Le sue gigantografie appaiono ai bordi delle strade e sulle facciate dei palazzi nelle città iraniane ma molte di queste sono state danneggiate, date alle fiamme o strappate durante le rivolte del movimento «Donna, Vita, Libertà» nel 2022.

SOLEIMANI nel 1998 iniziò a collaborare con il segretario generale di Hezbollah, Hassan Nasrallah, per potenziare le capacità militari di Hezbollah, considerato il fulcro della milizia filo-iraniana nella regione. L’alleanza includeva, già all’epoca, il Corpo Badr in Iraq, Hamas e la Jihad islamica palestinese.

Soleimani sviluppò «l’Asse della Resistenza» per impedire che l’Iraq divenisse una base operativa avanzata americana contro l’Iran. Giocò un ruolo significativo nella formazione dell’esercito del Mahdi all’inizio della guerra nel 2003. In quel periodo promosse anche le Asa’ib Ahl al-Haq, le Kata’ib Hezbollah e altre milizie che hanno contribuito a far ritirare gli Stati uniti dall’Iraq nel 2011.

Durante la guerra civile siriana, la Forza Quds ha formato varie milizie sciite in Siria, tra cui le brigate afghane Fatemiyoun e le pakistane Zeinabiyoun. Oltre a garantire la sopravvivenza del regime di Bashar al-Assad, queste milizie hanno realizzato la visione di Soleimani di stabilire un secondo fronte settentrionale contro Israele.

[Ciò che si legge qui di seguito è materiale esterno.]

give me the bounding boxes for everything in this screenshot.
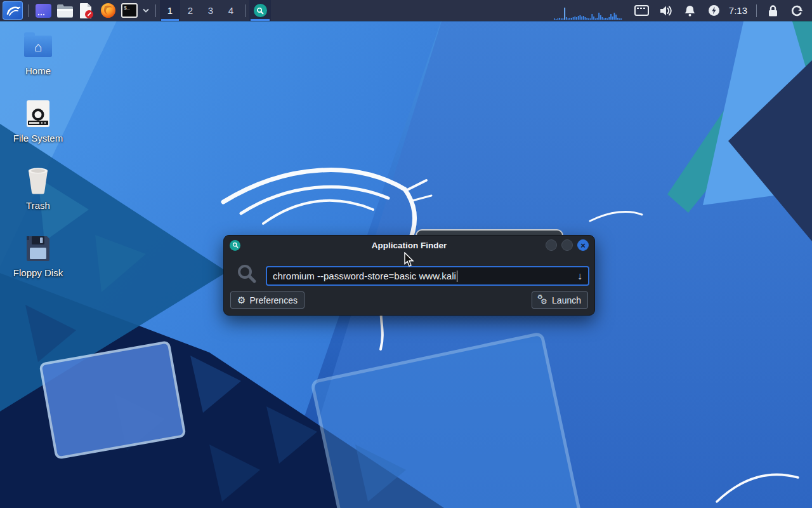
preferences-button[interactable]: ⚙ Preferences — [230, 291, 304, 309]
command-text: chromium --password-store=basic www.kali — [273, 271, 456, 281]
taskbar-application-finder[interactable] — [249, 0, 271, 21]
volume-icon — [659, 4, 673, 17]
terminal-icon: $_ — [121, 3, 138, 18]
home-folder-icon: ⌂ — [23, 32, 53, 61]
mouse-cursor — [404, 252, 416, 267]
text-editor-icon — [78, 3, 95, 19]
notifications-button[interactable] — [683, 0, 698, 21]
lock-screen-button[interactable] — [765, 0, 780, 21]
panel-separator — [155, 4, 156, 17]
desktop-icon-label: Floppy Disk — [5, 267, 71, 278]
console-icon — [35, 3, 52, 18]
close-button[interactable]: × — [577, 239, 589, 251]
history-dropdown-icon[interactable]: ↓ — [577, 271, 582, 282]
launcher-file-manager[interactable] — [54, 0, 75, 21]
workspace-3[interactable]: 3 — [200, 0, 221, 21]
maximize-button[interactable] — [561, 239, 573, 251]
lock-icon — [768, 4, 778, 17]
svg-text:$_: $_ — [124, 5, 130, 11]
launcher-text-editor[interactable] — [75, 0, 97, 21]
power-manager-button[interactable] — [707, 0, 722, 21]
volume-button[interactable] — [658, 0, 674, 21]
application-finder-icon — [230, 240, 240, 251]
panel-separator — [245, 4, 246, 17]
applications-menu-button[interactable] — [1, 0, 24, 21]
notifications-bell-icon — [684, 4, 696, 17]
workspace-2[interactable]: 2 — [180, 0, 200, 21]
desktop-icon-trash[interactable]: Trash — [5, 166, 71, 211]
logout-button[interactable] — [789, 0, 804, 21]
desktop-icon-label: Trash — [5, 200, 71, 211]
power-manager-icon — [708, 4, 720, 17]
display-icon — [634, 5, 649, 16]
panel-clock[interactable]: 7:13 — [729, 5, 747, 16]
command-input[interactable]: chromium --password-store=basic www.kali… — [266, 266, 589, 286]
minimize-button[interactable] — [546, 239, 557, 251]
desktop-icon-floppy-disk[interactable]: Floppy Disk — [5, 234, 71, 278]
display-plugin-button[interactable] — [634, 0, 650, 21]
search-icon — [237, 264, 257, 284]
application-finder-icon — [256, 7, 264, 15]
close-icon: × — [580, 241, 586, 250]
kali-logo-icon — [5, 4, 20, 18]
file-manager-icon — [56, 4, 74, 18]
workspace-1[interactable]: 1 — [160, 0, 180, 21]
kali-desktop: $_ 1 2 3 4 — [0, 0, 812, 508]
gear-icon: ⚙ — [237, 295, 246, 305]
panel-separator — [28, 4, 29, 17]
application-finder-window: Application Finder × chromium --password… — [223, 235, 595, 316]
desktop-icon-label: File System — [5, 133, 71, 144]
workspace-4[interactable]: 4 — [221, 0, 241, 21]
window-title: Application Finder — [224, 241, 594, 250]
launcher-console[interactable] — [32, 0, 54, 21]
desktop-icon-file-system[interactable]: File System — [5, 99, 71, 144]
desktop-icon-label: Home — [5, 65, 71, 76]
trash-icon — [23, 166, 53, 196]
top-panel: $_ 1 2 3 4 — [0, 0, 812, 21]
launch-button[interactable]: ⚙ ⚙ Launch — [532, 291, 588, 309]
file-system-drive-icon — [23, 99, 53, 128]
chevron-down-icon — [143, 8, 149, 13]
panel-separator — [756, 4, 757, 17]
launcher-terminal[interactable]: $_ — [119, 0, 140, 21]
firefox-icon — [100, 3, 116, 18]
text-caret — [457, 271, 458, 282]
launcher-menu-chevron[interactable] — [140, 0, 152, 21]
launcher-firefox[interactable] — [97, 0, 119, 21]
floppy-disk-icon — [23, 234, 53, 263]
execute-gears-icon: ⚙ ⚙ — [539, 295, 548, 305]
cpu-graph[interactable] — [554, 6, 624, 21]
desktop-icon-home[interactable]: ⌂ Home — [5, 32, 71, 76]
logout-icon — [790, 4, 803, 17]
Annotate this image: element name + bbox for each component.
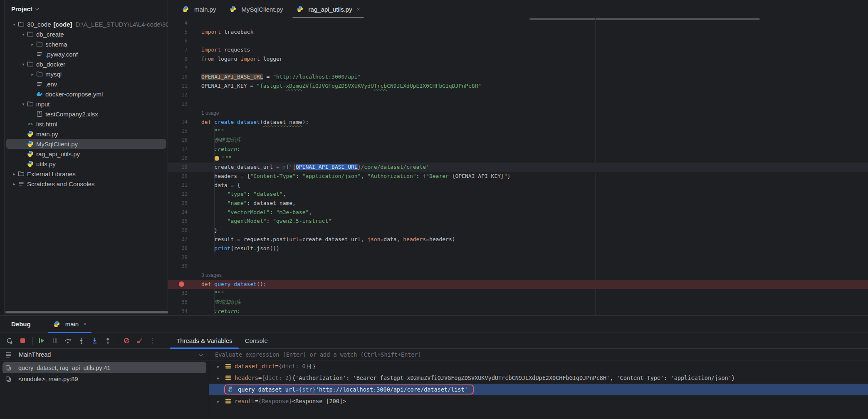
breakpoint-icon[interactable]	[179, 281, 184, 287]
force-step-into-button[interactable]	[91, 337, 98, 344]
variable-row-dataset_dict[interactable]: ▸dataset_dict = {dict: 0} {}	[209, 360, 868, 372]
line-number[interactable]: 7	[168, 47, 201, 53]
line-number[interactable]: 4	[168, 20, 201, 26]
code-line-4[interactable]: 4	[168, 18, 868, 27]
tree-chevron-icon[interactable]: ▸	[10, 172, 18, 176]
rerun-button[interactable]	[6, 337, 13, 344]
close-icon[interactable]: ×	[357, 6, 360, 12]
tree-chevron-icon[interactable]: ▾	[20, 102, 27, 106]
stack-frame-row[interactable]: query_dataset, rag_api_utils.py:41	[2, 362, 206, 373]
line-number[interactable]: 18	[168, 155, 201, 161]
line-number[interactable]: 34	[168, 308, 201, 314]
line-number[interactable]: 20	[168, 173, 201, 179]
line-number[interactable]: 14	[168, 119, 201, 125]
line-number[interactable]: 16	[168, 137, 201, 143]
line-number[interactable]: 25	[168, 218, 201, 224]
expand-chevron-icon[interactable]: ▸	[215, 399, 222, 404]
more-options-button[interactable]: ⋮	[150, 337, 156, 345]
tree-item-scratches-and-consoles[interactable]: ▸Scratches and Consoles	[5, 179, 168, 189]
line-number[interactable]: 8	[168, 56, 201, 62]
code-line-30[interactable]: 30	[168, 262, 868, 271]
stack-frame-row[interactable]: <module>, main.py:89	[0, 373, 209, 384]
project-panel-title[interactable]: Project	[11, 5, 32, 12]
chevron-down-icon[interactable]	[35, 6, 39, 10]
code-line-29[interactable]: 29	[168, 253, 868, 262]
tree-chevron-icon[interactable]: ▾	[20, 32, 27, 37]
tree-item-input[interactable]: ▾input	[5, 99, 168, 109]
editor-tab-main-py[interactable]: main.py	[176, 0, 223, 18]
code-editor[interactable]: 45import traceback67import requests8from…	[168, 18, 868, 315]
line-number[interactable]: 33	[168, 299, 201, 305]
tree-item--env[interactable]: .env	[5, 79, 168, 89]
tree-item-30-code[interactable]: ▾30_code[code]D:\A_LEE_STUDY\L4\L4-code\…	[5, 19, 168, 29]
line-number[interactable]: 24	[168, 209, 201, 215]
line-number[interactable]: 30	[168, 263, 201, 269]
close-icon[interactable]: ×	[83, 321, 87, 327]
code-line-13[interactable]: 13	[168, 99, 868, 108]
thread-selector[interactable]: MainThread	[0, 349, 209, 360]
line-number[interactable]: 22	[168, 191, 201, 197]
usages-hint[interactable]: 1 usage	[168, 108, 868, 118]
editor-tab-rag_api_utils-py[interactable]: rag_api_utils.py×	[290, 0, 367, 18]
line-number[interactable]: 32	[168, 290, 201, 296]
line-number[interactable]: 26	[168, 227, 201, 233]
line-number[interactable]: 21	[168, 182, 201, 188]
debug-session-tab-main[interactable]: main ×	[48, 315, 91, 333]
chevron-down-icon[interactable]	[198, 351, 203, 356]
line-number[interactable]: 29	[168, 254, 201, 260]
tree-chevron-icon[interactable]: ▸	[10, 182, 18, 186]
line-number[interactable]: 19	[168, 164, 201, 170]
tree-item-utils-py[interactable]: utils.py	[5, 159, 168, 169]
tree-item-rag-api-utils-py[interactable]: rag_api_utils.py	[5, 149, 168, 159]
line-number[interactable]: 12	[168, 92, 201, 98]
variable-row-query_dataset_url[interactable]: 1001query_dataset_url = {str} 'http://lo…	[209, 384, 868, 395]
line-number[interactable]: 13	[168, 101, 201, 107]
debug-view-tab-threads-variables[interactable]: Threads & Variables	[170, 333, 239, 348]
code-line-27[interactable]: 27 result = requests.post(url=create_dat…	[168, 235, 868, 244]
tree-item-testcompany2-xlsx[interactable]: ?testCompany2.xlsx	[5, 109, 168, 119]
tree-item-docker-compose-yml[interactable]: docker-compose.yml	[5, 89, 168, 99]
line-number[interactable]: 23	[168, 200, 201, 206]
tree-item-mysql[interactable]: ▸mysql	[5, 69, 168, 79]
tree-item-external-libraries[interactable]: ▸External Libraries	[5, 169, 168, 179]
code-line-16[interactable]: 16 创建知识库	[168, 136, 868, 145]
code-line-7[interactable]: 7import requests	[168, 45, 868, 54]
tree-item-db-create[interactable]: ▾db_create	[5, 29, 168, 39]
code-line-11[interactable]: 11OPENAI_API_KEY = "fastgpt-xDzmuZVfiQJV…	[168, 81, 868, 91]
line-number[interactable]: 11	[168, 83, 201, 89]
code-line-22[interactable]: 22 "type": "dataset",	[168, 190, 868, 199]
mute-breakpoints-button[interactable]	[123, 337, 130, 344]
line-number[interactable]: 27	[168, 236, 201, 242]
step-over-button[interactable]	[64, 337, 72, 344]
code-line-34[interactable]: 34 :return:	[168, 307, 868, 315]
evaluate-expression-input[interactable]: Evaluate expression (Enter) or add a wat…	[209, 349, 868, 360]
code-line-21[interactable]: 21 data = {	[168, 180, 868, 190]
code-line-33[interactable]: 33 查询知识库	[168, 298, 868, 307]
project-horizontal-scrollbar[interactable]	[5, 311, 168, 313]
tree-item-schema[interactable]: ▸schema	[5, 39, 168, 49]
code-line-26[interactable]: 26 }	[168, 226, 868, 235]
view-breakpoints-button[interactable]	[136, 337, 143, 344]
tree-item-mysqlclient-py[interactable]: MySqlClient.py	[6, 139, 166, 149]
code-line-28[interactable]: 28 print(result.json())	[168, 244, 868, 253]
variable-row-headers[interactable]: ▸headers = {dict: 2} {'Authorization': '…	[209, 372, 868, 384]
code-line-12[interactable]: 12	[168, 91, 868, 100]
code-line-5[interactable]: 5import traceback	[168, 27, 868, 37]
line-number[interactable]: 28	[168, 245, 201, 251]
code-line-32[interactable]: 32 """	[168, 289, 868, 298]
usages-hint[interactable]: 3 usages	[168, 271, 868, 280]
step-into-button[interactable]	[78, 337, 85, 344]
line-number[interactable]: 10	[168, 74, 201, 80]
tree-chevron-icon[interactable]: ▸	[29, 42, 36, 47]
tree-item-list-html[interactable]: <>list.html	[5, 119, 168, 129]
code-line-17[interactable]: 17 :return:	[168, 145, 868, 154]
resume-button[interactable]	[38, 337, 45, 344]
code-line-6[interactable]: 6	[168, 36, 868, 45]
code-line-10[interactable]: 10OPENAI_API_BASE_URL = "http://localhos…	[168, 72, 868, 81]
line-number[interactable]: 17	[168, 146, 201, 152]
code-line-9[interactable]: 9	[168, 63, 868, 72]
code-line-24[interactable]: 24 "vectorModel": "m3e-base",	[168, 207, 868, 217]
tree-chevron-icon[interactable]: ▾	[20, 62, 27, 67]
editor-tab-MySqlClient-py[interactable]: MySqlClient.py	[223, 0, 290, 18]
step-out-button[interactable]	[104, 337, 111, 344]
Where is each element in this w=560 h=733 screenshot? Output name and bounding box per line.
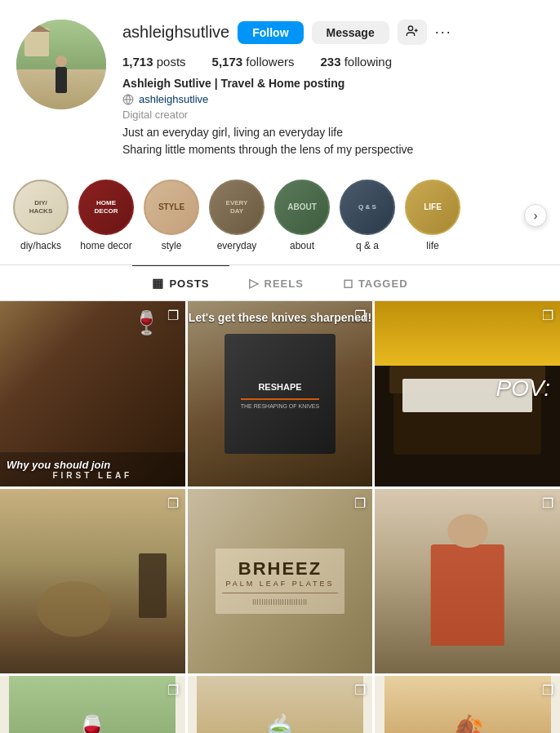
story-inner-home: HOMEDECOR <box>91 196 122 218</box>
story-item-style[interactable]: STYLE style <box>144 180 199 251</box>
tab-tagged[interactable]: ◻ TAGGED <box>323 265 428 300</box>
post-2-multi-icon: ❐ <box>354 308 366 323</box>
story-label-everyday: everyday <box>217 240 257 251</box>
display-name: Ashleigh Sutlive | Travel & Home posting <box>122 77 544 90</box>
story-item-qa[interactable]: Q & S q & a <box>340 180 395 251</box>
story-item-about[interactable]: ABOUT about <box>274 180 330 251</box>
tab-reels[interactable]: ▷ REELS <box>229 265 323 300</box>
post-6-multi-icon: ❐ <box>542 495 553 511</box>
following-stat[interactable]: 233 following <box>320 55 392 69</box>
profile-category: Digital creator <box>122 109 544 121</box>
post-1-multi-icon: ❐ <box>167 308 179 323</box>
story-inner-everyday: EVERYDAY <box>223 196 251 218</box>
story-inner-style: STYLE <box>155 199 188 215</box>
more-options-button[interactable]: ··· <box>435 24 452 41</box>
story-item-home[interactable]: HOMEDECOR home decor <box>78 180 134 251</box>
post-cell-8[interactable]: 🍵 Tea Season WITH RISHI TEA ▶ ❐ <box>188 676 373 733</box>
story-label-qa: q & a <box>356 240 379 251</box>
post-8-multi-icon: ❐ <box>354 682 366 698</box>
story-item-life[interactable]: LIFE life <box>405 180 460 251</box>
post-cell-2[interactable]: RESHAPE THE RESHAPING OF KNIVES Let's ge… <box>188 301 373 486</box>
story-circle-home[interactable]: HOMEDECOR <box>78 180 134 235</box>
post-cell-6[interactable]: ❐ <box>375 489 560 674</box>
post-3-multi-icon: ❐ <box>542 308 553 323</box>
post-5-multi-icon: ❐ <box>354 495 366 511</box>
post-4-multi-icon: ❐ <box>167 495 179 511</box>
follow-button[interactable]: Follow <box>238 21 303 44</box>
profile-section: ashleighsutlive Follow Message ··· 1,713… <box>0 0 560 171</box>
posts-stat[interactable]: 1,713 posts <box>122 55 186 69</box>
stories-section: DIY/HACKS diy/hacks HOMEDECOR home decor… <box>0 171 560 251</box>
story-circle-about[interactable]: ABOUT <box>274 180 330 235</box>
story-inner-life: LIFE <box>420 199 445 215</box>
username: ashleighsutlive <box>122 23 229 42</box>
message-button[interactable]: Message <box>312 21 389 44</box>
story-item-everyday[interactable]: EVERYDAY everyday <box>209 180 264 251</box>
post-cell-9[interactable]: 🍂 Fall Table Design WITH SOPHISTIPLATE ▶… <box>375 676 560 733</box>
story-circle-diy[interactable]: DIY/HACKS <box>13 180 69 235</box>
story-item-diy[interactable]: DIY/HACKS diy/hacks <box>13 180 69 251</box>
post-cell-7[interactable]: 🍷 Wine Shopping WITH FIRST LEAF ▶ ❐ <box>0 676 185 733</box>
story-label-style: style <box>162 240 182 251</box>
post-2-book: RESHAPE THE RESHAPING OF KNIVES <box>224 334 336 454</box>
story-label-home: home decor <box>80 240 131 251</box>
person-add-button[interactable] <box>398 20 427 45</box>
profile-info: ashleighsutlive Follow Message ··· 1,713… <box>122 20 544 158</box>
story-circle-style[interactable]: STYLE <box>144 180 199 235</box>
story-circle-qa[interactable]: Q & S <box>340 180 395 235</box>
globe-icon <box>122 94 134 105</box>
story-inner-about: ABOUT <box>284 199 320 215</box>
story-circle-everyday[interactable]: EVERYDAY <box>209 180 264 235</box>
story-inner-diy: DIY/HACKS <box>26 196 56 218</box>
tabs-row: ▦ POSTS ▷ REELS ◻ TAGGED <box>0 265 560 301</box>
profile-bio: Just an everyday girl, living an everyda… <box>122 124 544 158</box>
post-7-multi-icon: ❐ <box>167 682 179 698</box>
story-circle-life[interactable]: LIFE <box>405 180 460 235</box>
tab-posts[interactable]: ▦ POSTS <box>132 265 229 300</box>
tagged-icon: ◻ <box>343 276 353 291</box>
profile-link[interactable]: ashleighsutlive <box>139 93 208 105</box>
posts-grid: 🍷 Why you should join FIRST LEAF ❐ RESHA… <box>0 301 560 733</box>
story-label-about: about <box>290 240 314 251</box>
post-2-caption: Let's get these knives sharpened! <box>188 311 373 324</box>
followers-stat[interactable]: 5,173 followers <box>212 55 295 69</box>
post-1-caption: Why you should join <box>7 459 179 471</box>
story-inner-qa: Q & S <box>355 200 380 215</box>
stories-next-button[interactable]: › <box>524 204 547 227</box>
post-1-subcaption: FIRST LEAF <box>7 471 179 480</box>
post-9-multi-icon: ❐ <box>542 682 553 698</box>
reels-icon: ▷ <box>249 276 260 291</box>
post-3-caption: POV: <box>496 375 550 402</box>
post-cell-1[interactable]: 🍷 Why you should join FIRST LEAF ❐ <box>0 301 185 486</box>
avatar[interactable] <box>16 20 106 109</box>
stats-row: 1,713 posts 5,173 followers 233 followin… <box>122 55 544 69</box>
story-label-life: life <box>426 240 438 251</box>
profile-top-row: ashleighsutlive Follow Message ··· <box>122 20 544 45</box>
profile-link-row: ashleighsutlive <box>122 93 544 105</box>
post-cell-3[interactable]: POV: ❐ <box>375 301 560 486</box>
post-5-card: BRHEEZ PALM LEAF PLATES ||||||||||||||||… <box>216 549 345 614</box>
story-label-diy: diy/hacks <box>20 240 61 251</box>
stories-scroll: DIY/HACKS diy/hacks HOMEDECOR home decor… <box>13 180 524 251</box>
posts-icon: ▦ <box>152 276 164 291</box>
post-cell-5[interactable]: BRHEEZ PALM LEAF PLATES ||||||||||||||||… <box>188 489 373 674</box>
svg-point-0 <box>408 26 412 30</box>
post-cell-4[interactable]: ❐ <box>0 489 185 674</box>
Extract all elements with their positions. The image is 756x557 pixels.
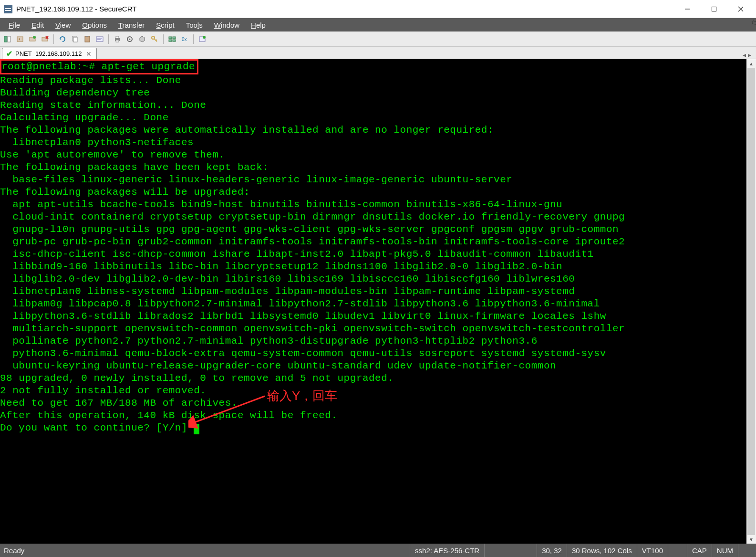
svg-point-23 [129, 38, 131, 40]
svg-rect-15 [86, 36, 88, 37]
window-title: PNET_192.168.109.112 - SecureCRT [16, 5, 674, 13]
toolbar-separator [163, 34, 164, 44]
terminal-wrap: root@pnetlab:~# apt-get upgrade Reading … [0, 59, 756, 544]
toolbar-separator [108, 34, 109, 44]
scroll-down-icon[interactable]: ▼ [746, 535, 756, 544]
maximize-button[interactable] [701, 0, 727, 18]
tab-close-icon[interactable]: ✕ [85, 51, 93, 57]
title-bar: PNET_192.168.109.112 - SecureCRT [0, 0, 756, 18]
terminal-scrollbar[interactable]: ▲ ▼ [746, 59, 756, 544]
tab-label: PNET_192.168.109.112 [15, 50, 82, 57]
sessions-icon[interactable] [166, 33, 178, 45]
svg-rect-30 [173, 40, 176, 42]
status-cipher: ssh2: AES-256-CTR [410, 544, 484, 557]
tab-overflow-icon[interactable]: ◂ ▸ [740, 51, 754, 59]
connected-check-icon: ✔ [6, 49, 12, 58]
terminal-prompt-highlight: root@pnetlab:~# apt-get upgrade [0, 59, 198, 74]
settings-icon[interactable] [124, 33, 135, 45]
svg-rect-1 [712, 7, 716, 11]
terminal[interactable]: root@pnetlab:~# apt-get upgrade Reading … [0, 59, 746, 544]
stray-mark: た [751, 18, 756, 24]
status-empty [738, 544, 752, 557]
close-button[interactable] [727, 0, 754, 18]
svg-rect-28 [169, 40, 172, 42]
svg-text:0x: 0x [182, 37, 187, 42]
status-cursor-pos: 30, 32 [537, 544, 567, 557]
toolbar: 0x [0, 32, 756, 47]
svg-rect-29 [173, 37, 176, 39]
reconnect-icon[interactable] [57, 33, 68, 45]
app-icon [4, 5, 12, 13]
minimize-button[interactable] [674, 0, 701, 18]
tab-strip: ✔ PNET_192.168.109.112 ✕ ◂ ▸ [0, 47, 756, 59]
status-bar: Ready ssh2: AES-256-CTR 30, 32 30 Rows, … [0, 544, 756, 557]
find-icon[interactable] [94, 33, 105, 45]
status-dimensions: 30 Rows, 102 Cols [567, 544, 637, 557]
svg-point-8 [33, 36, 36, 39]
print-icon[interactable] [112, 33, 123, 45]
raw-log-icon[interactable] [136, 33, 148, 45]
scroll-up-icon[interactable]: ▲ [746, 59, 756, 68]
svg-line-26 [156, 40, 157, 41]
menu-transfer[interactable]: Transfer [113, 18, 150, 32]
svg-rect-5 [8, 36, 10, 42]
copy-icon[interactable] [69, 33, 81, 45]
paste-icon[interactable] [82, 33, 93, 45]
svg-rect-21 [116, 40, 119, 42]
key-icon[interactable] [149, 33, 160, 45]
toolbar-separator [193, 34, 194, 44]
status-num: NUM [712, 544, 738, 557]
terminal-line: Do you want to continue? [Y/n] [0, 422, 194, 433]
hex-icon[interactable]: 0x [179, 33, 190, 45]
menu-options[interactable]: Options [76, 18, 113, 32]
menu-script[interactable]: Script [150, 18, 180, 32]
menu-help[interactable]: Help [245, 18, 271, 32]
toolbar-separator [53, 34, 54, 44]
status-term-type: VT100 [637, 544, 668, 557]
menu-tools[interactable]: Tools [180, 18, 208, 32]
status-empty [668, 544, 687, 557]
menu-bar: File Edit View Options Transfer Script T… [0, 18, 756, 32]
status-empty [484, 544, 537, 557]
menu-file[interactable]: File [3, 18, 26, 32]
svg-rect-20 [116, 36, 119, 38]
status-ready: Ready [4, 544, 29, 557]
terminal-cursor [194, 424, 199, 434]
status-caps: CAP [687, 544, 712, 557]
menu-window[interactable]: Window [208, 18, 245, 32]
svg-rect-13 [73, 37, 77, 42]
scroll-thumb[interactable] [747, 68, 755, 535]
connect-icon[interactable] [27, 33, 38, 45]
quick-connect-icon[interactable] [14, 33, 26, 45]
session-mgr-icon[interactable] [2, 33, 13, 45]
svg-rect-27 [169, 37, 172, 39]
svg-rect-16 [96, 37, 103, 42]
svg-rect-4 [4, 36, 7, 42]
session-tab[interactable]: ✔ PNET_192.168.109.112 ✕ [2, 48, 97, 59]
menu-edit[interactable]: Edit [26, 18, 50, 32]
disconnect-icon[interactable] [39, 33, 51, 45]
svg-point-33 [203, 36, 206, 39]
new-tab-icon[interactable] [197, 33, 208, 45]
menu-view[interactable]: View [50, 18, 76, 32]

Durante l’avanzata dell’Isis nel 2014 Soleimani ha giocato un ruolo chiave, operando liberamente in Iraq e Siria, dominando le milizie filo-iraniane e trasformandole in un esercito sciita transnazionale. Questa fase fu cruciale per lo sviluppo dell’Asse della Resistenza, consentendo ai suoi vari elementi di instaurare profonde relazioni, soprattutto su temi come la lotta contro Israele.